» Task data:
*** Block opens ***

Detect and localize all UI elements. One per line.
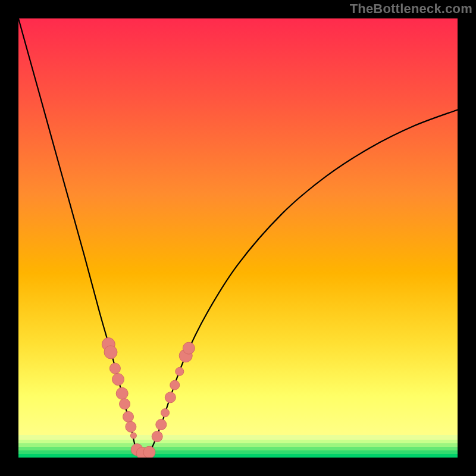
band-5 — [18, 450, 458, 454]
chart-frame: TheBottleneck.com — [0, 0, 476, 476]
marker-dot — [130, 433, 136, 439]
marker-dot — [183, 342, 195, 354]
band-6 — [18, 454, 458, 458]
gradient-bg — [18, 18, 458, 458]
plot-area — [18, 18, 458, 458]
marker-dot — [120, 399, 130, 409]
marker-dot — [123, 411, 134, 422]
bottleneck-chart — [18, 18, 458, 458]
band-3 — [18, 443, 458, 447]
marker-dot — [170, 380, 180, 390]
marker-dot — [152, 431, 162, 442]
marker-dot — [112, 374, 124, 386]
marker-dot — [143, 446, 155, 458]
marker-dot — [165, 392, 176, 403]
band-1 — [18, 435, 458, 440]
marker-dot — [109, 363, 120, 374]
marker-dot — [156, 419, 167, 430]
marker-dot — [176, 367, 184, 375]
marker-dot — [161, 409, 170, 417]
marker-dot — [126, 421, 136, 432]
marker-dot — [116, 387, 128, 399]
marker-dot — [104, 346, 117, 359]
watermark: TheBottleneck.com — [350, 1, 472, 17]
band-4 — [18, 447, 458, 450]
band-2 — [18, 440, 458, 443]
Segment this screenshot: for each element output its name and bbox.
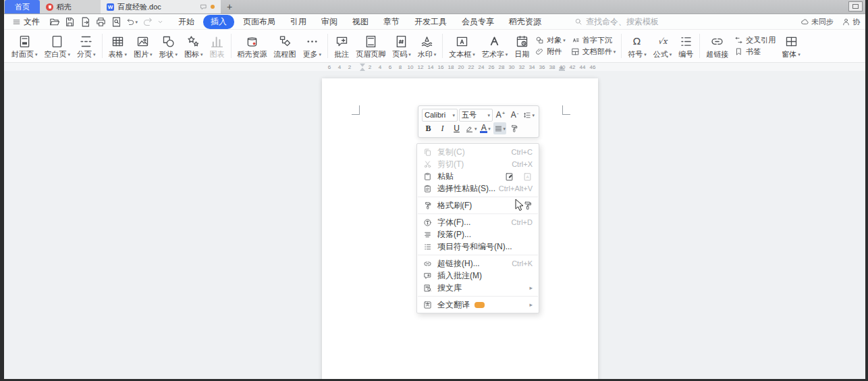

*** Block closes ***

» Aim of the exercise: The required output is each line of the entries that contains the word "TheBottleneck".

» Task solution:
chart-frame: TheBottleneck.com — [0, 0, 476, 476]
watermark: TheBottleneck.com — [350, 1, 472, 17]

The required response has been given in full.